## Records contained in a dataset
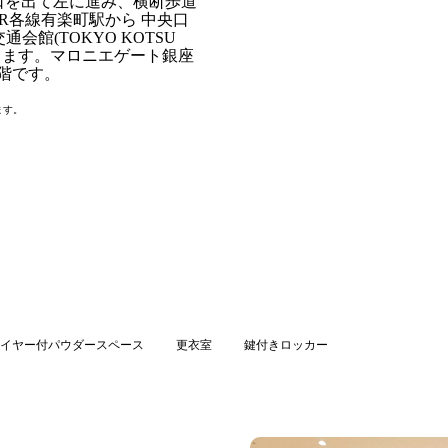
出口を出て左に進み、横断歩道
R各線有楽町駅から 中央口
館(TOKYO KOTSU
します。マロニエゲート銀座
階です。
ます。
イヤー付パウダースペース
更衣室
鍵付きロッカー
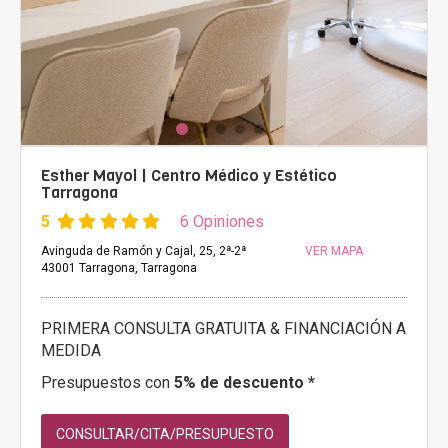
Esther Mayol | Centro Médico y Estético
Tarragona
5
6 Opiniones
Avinguda de Ramón y Cajal, 25, 2ª-2ª
VER MAPA
43001 Tarragona, Tarragona
PRIMERA CONSULTA GRATUITA & FINANCIACIÓN A
MEDIDA
Presupuestos con
5% de descuento *
CONSULTAR/CITA/PRESUPUESTO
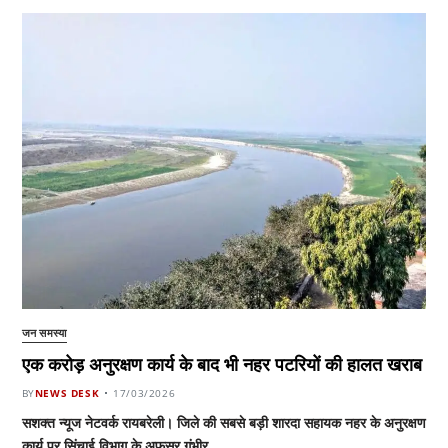
जन समस्या
एक करोड़ अनुरक्षण कार्य के बाद भी नहर पटरियों की हालत खराब
BY
NEWS DESK
17/03/2026
सशक्त न्यूज नेटवर्क रायबरेली। जिले की सबसे बड़ी शारदा सहायक नहर के अनुरक्षण
कार्य पर सिंचाई विभाग के अफसर गंभीर…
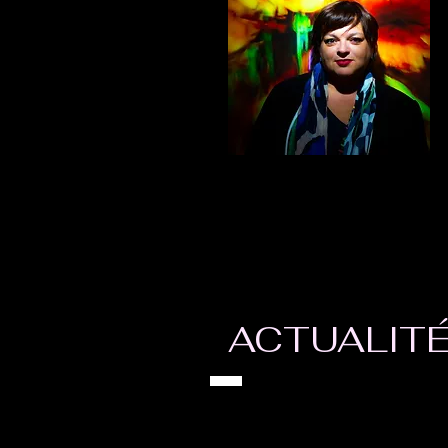
ACTUALIT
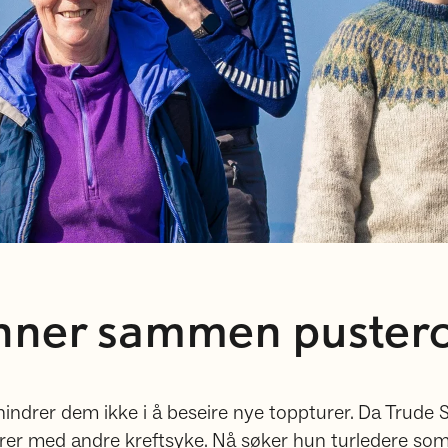
inner sammen puster
hindrer dem ikke i å beseire nye toppturer. Da Trude 
lesturer med andre kreftsyke. Nå søker hun turledere so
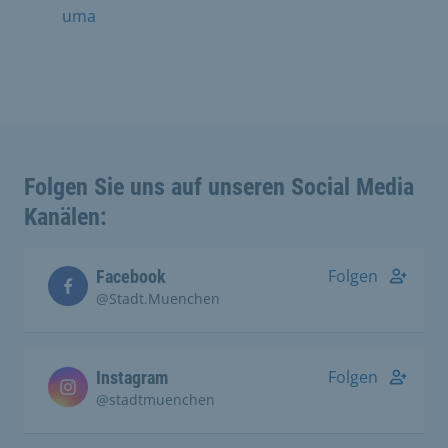
uma
Folgen Sie uns auf unseren Social Media
Kanälen:
Folgen
Facebook
@Stadt.Muenchen
Folgen
Instagram
@stadtmuenchen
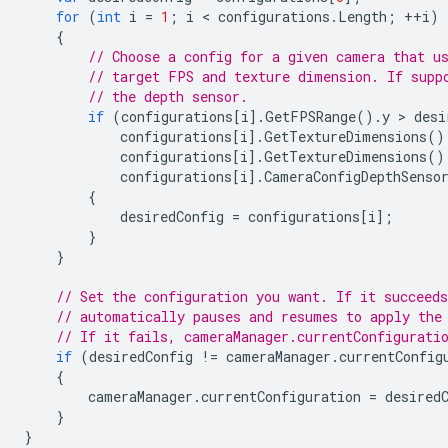
for
(
int
i
=
1
;
i
 < 
configurations
.
Length
;
++
i
)
{
// Choose a config for a given camera that u
// target FPS and texture dimension. If supp
// the depth sensor.
if
(
configurations
[
i
].
GetFPSRange
().
y
 > 
desi
configurations
[
i
].
GetTextureDimensions
()
configurations
[
i
].
GetTextureDimensions
()
configurations
[
i
].
CameraConfigDepthSenso
{
desiredConfig
=
configurations
[
i
];
}
}
// Set the configuration you want. If it succeeds
// automatically pauses and resumes to apply the
// If it fails, cameraManager.currentConfigurati
if
(
desiredConfig
!=
cameraManager
.
currentConfig
{
cameraManager
.
currentConfiguration
=
desired
}
}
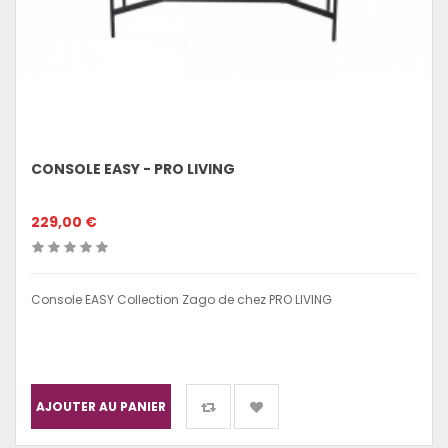
CONSOLE EASY - PRO LIVING
229,00 €
Console EASY Collection Zago de chez PRO LIVING
AJOUTER AU PANIER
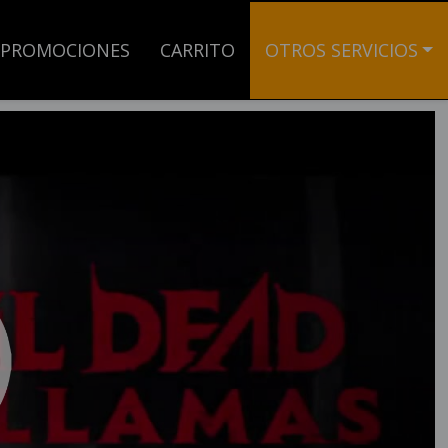
PROMOCIONES
CARRITO
OTROS SERVICIOS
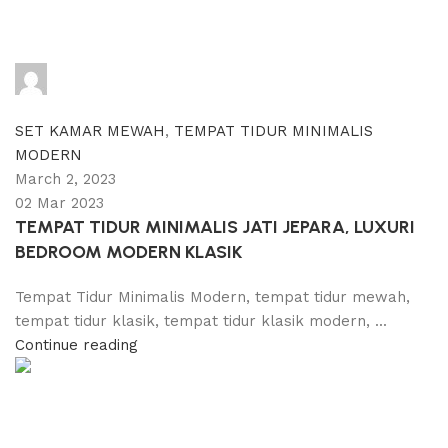
adijati
0
comments
SET KAMAR MEWAH
,
TEMPAT TIDUR MINIMALIS
MODERN
March 2, 2023
02 Mar 2023
TEMPAT TIDUR MINIMALIS JATI JEPARA, LUXURI
BEDROOM MODERN KLASIK
Tempat Tidur Minimalis Modern, tempat tidur mewah,
tempat tidur klasik, tempat tidur klasik modern, ...
Continue reading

## TASK INSTRUCTIONS
Every record is to be reproduced exactly, with no pictures included.

## ANSWER SPACE
出口を出て左に進み、横断歩道
R各線有楽町駅から 中央口
館(TOKYO KOTSU
します。マロニエゲート銀座
階です。
ます。
イヤー付パウダースペース
更衣室
鍵付きロッカー
Esther Mayol | Centro Médico y Estético
Tarragona
5
6 Opiniones
Avinguda de Ramón y Cajal, 25, 2ª-2ª
VER MAPA
43001 Tarragona, Tarragona
PRIMERA CONSULTA GRATUITA & FINANCIACIÓN A
MEDIDA
Presupuestos con
5% de descuento *
CONSULTAR/CITA/PRESUPUESTO
जन समस्या
एक करोड़ अनुरक्षण कार्य के बाद भी नहर पटरियों की हालत खराब
BY
NEWS DESK
17/03/2026
सशक्त न्यूज नेटवर्क रायबरेली। जिले की सबसे बड़ी शारदा सहायक नहर के अनुरक्षण
कार्य पर सिंचाई विभाग के अफसर गंभीर…
ACTUALIT
inner sammen puster
hindrer dem ikke i å beseire nye toppturer. Da Trude 
lesturer med andre kreftsyke. Nå søker hun turledere so
uma
Folgen Sie uns auf unseren Social Media
Kanälen:
Folgen
Facebook
@Stadt.Muenchen
Folgen
Instagram
@stadtmuenchen
for
(
int
i
=
1
;
i
 < 
configurations
.
Length
;
++
i
)
{
// Choose a config for a given camera that u
// target FPS and texture dimension. If supp
// the depth sensor.
if
(
configurations
[
i
].
GetFPSRange
().
y
 > 
desi
configurations
[
i
].
GetTextureDimensions
()
configurations
[
i
].
GetTextureDimensions
()
configurations
[
i
].
CameraConfigDepthSenso
{
desiredConfig
=
configurations
[
i
];
}
}
// Set the configuration you want. If it succeeds
// automatically pauses and resumes to apply the
// If it fails, cameraManager.currentConfigurati
if
(
desiredConfig
!=
cameraManager
.
currentConfig
{
cameraManager
.
currentConfiguration
=
desired
}
}
CONSOLE EASY - PRO LIVING
229,00 €
Console EASY Collection Zago de chez PRO LIVING
AJOUTER AU PANIER
PROMOCIONES
CARRITO
OTROS SERVICIOS
adijati
0
comments
SET KAMAR MEWAH
,
TEMPAT TIDUR MINIMALIS
MODERN
March 2, 2023
02 Mar 2023
TEMPAT TIDUR MINIMALIS JATI JEPARA, LUXURI
BEDROOM MODERN KLASIK
Tempat Tidur Minimalis Modern, tempat tidur mewah,
tempat tidur klasik, tempat tidur klasik modern, ...
Continue reading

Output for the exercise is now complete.